I'm writing a Spark job in Scala on Google DataProc that executes daily and processes records each marked with a transaction time. The records are grouped by year-month combo and each group is written to a separate monthly parquet file in GCS (e.g. 2018-07-file.parquet
, 2018-08-file.parquet
, etc). Note that these files go back about 5 years and form a very large dataset (~1TB).
I want to write these files into BigQuery and have the job update only the monthly records that have changed in the current run. For simplicity, I'd like to delete the existing records for any month with updated ones and then just load in the data from the monthly parquet file.
I am trying to use the BigQuery Connector for DataProc but it only seems to support updating of an entire table and not a batch of records filtered by a date field, for example.
What is the best way to do this? I tried including the full BigQuery library JAR into my project and using a data manipulation query to delete existing monthly records as shown below:
def writeDataset(sparkContext: SparkContext, monthYear: String, ds: Dataset[TargetOrder]) = {
val dtMonthYear = FeedWriter.parquetDateFormat.parse(monthYear)
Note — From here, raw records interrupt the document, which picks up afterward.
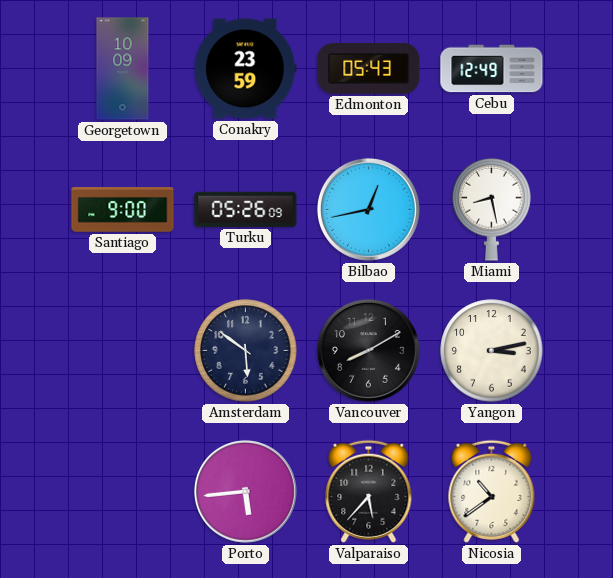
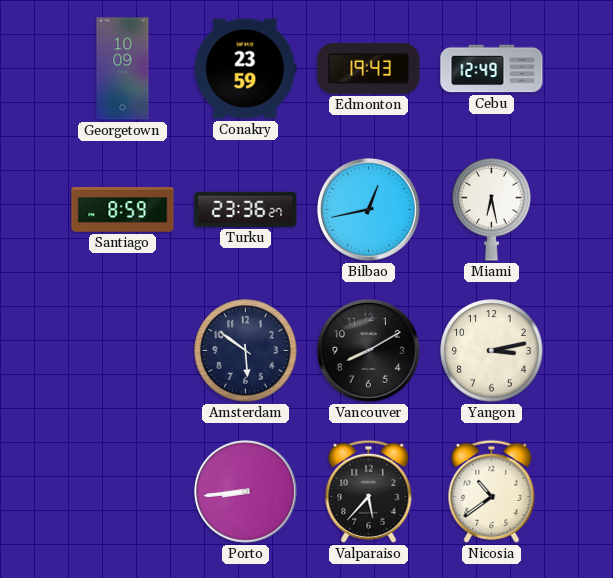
Edmonton: 05:43 -> 19:43
Santiago: 9:00 -> 8:59
Turku: 05:26 -> 23:36
Miami: 8:28 -> 6:28
Porto: 5:44 -> 8:44
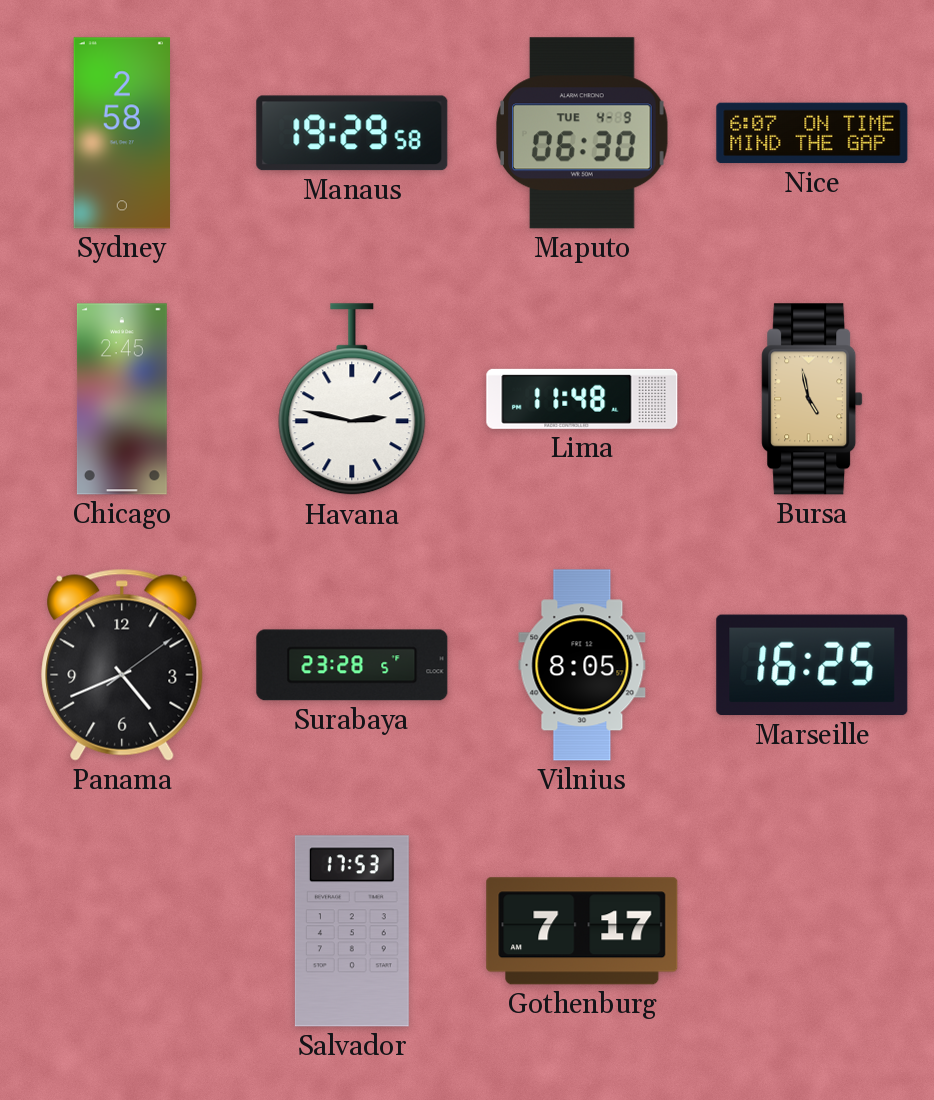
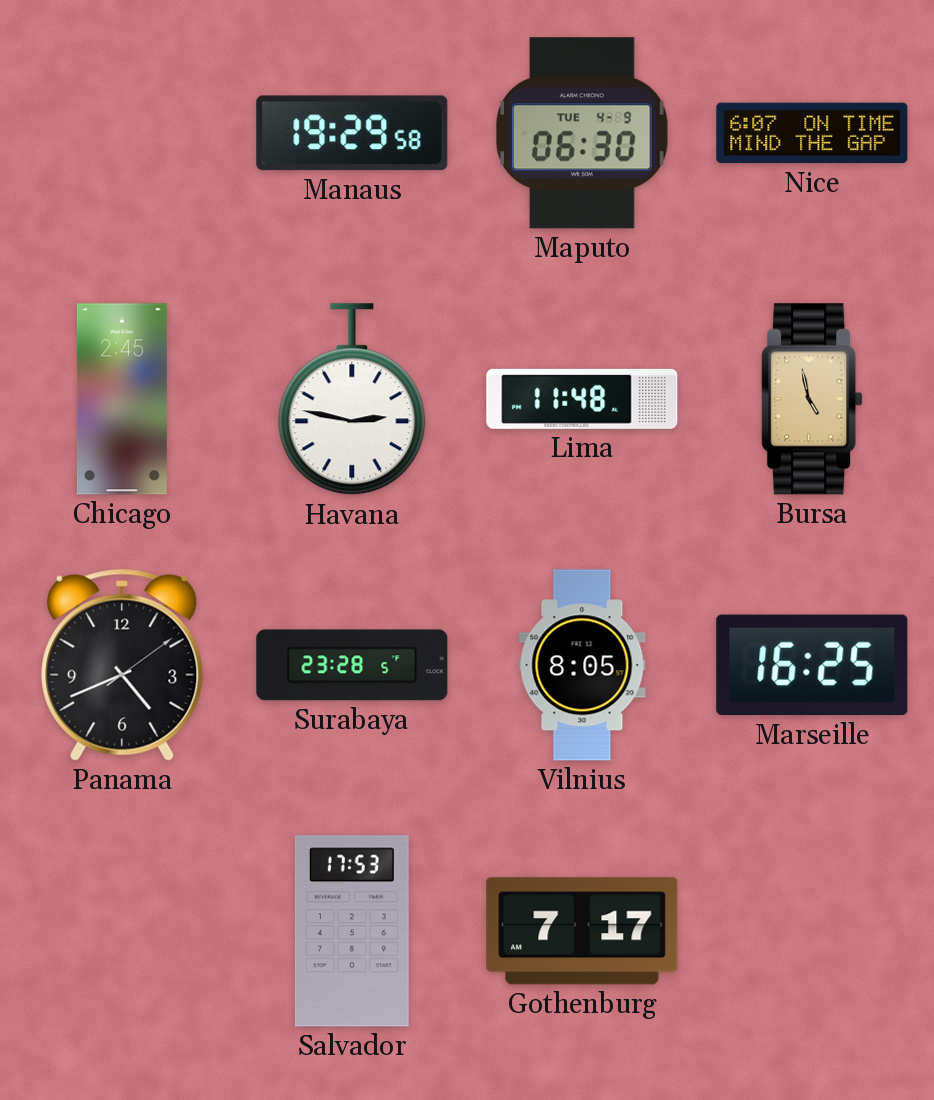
Sydney: 2:58 -> none
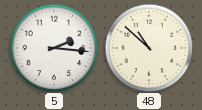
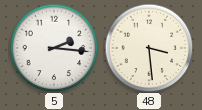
48: 10:52 -> 3:29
val bigquery: BigQuery = BigQueryOptions.getDefaultInstance.getService
val queryConfig: QueryJobConfiguration =
QueryJobConfiguration.newBuilder("DELETE FROM `" + getBQTableName(monthYear) + "` " +
"WHERE header.trans_time BETWEEN PARSE_DATETIME('" + FeedWriter.parquetDateFormat.toPattern + "', '" + monthYear + "') " +
"AND PARSE_DATETIME('" + FeedWriter.parquetDateFormat.toPattern + "', '" + DateUtils.addMonths(dtMonthYear, 1) + "') ")
.setUseLegacySql(false)
.build();
val jobId: JobId = JobId.of(UUID.randomUUID().toString());
val queryJob: Job = bigquery.create(JobInfo.newBuilder(queryConfig).setJobId(jobId).build()).waitFor()
}
but I get the following error (I assume including the full BQ client JAR in a DataProc job is not allowed or perhaps it just doesn't play nice with the BQ connector):
java.lang.NoSuchMethodError: com.google.api.services.bigquery.model.JobReference.setLocation(Ljava/lang/String;)Lcom/google/api/services/bigquery/model/JobReference;
at com.google.cloud.bigquery.JobId.toPb(JobId.java:114)
at com.google.cloud.bigquery.JobInfo.toPb(JobInfo.java:370)
at com.google.cloud.bigquery.BigQueryImpl.create(BigQueryImpl.java:198)
at com.google.cloud.bigquery.BigQueryImpl.create(BigQueryImpl.java:187)
at ca.mycompany.myproject.output.BigQueryWriter$.writeDataset(BigQueryWriter.scala:39)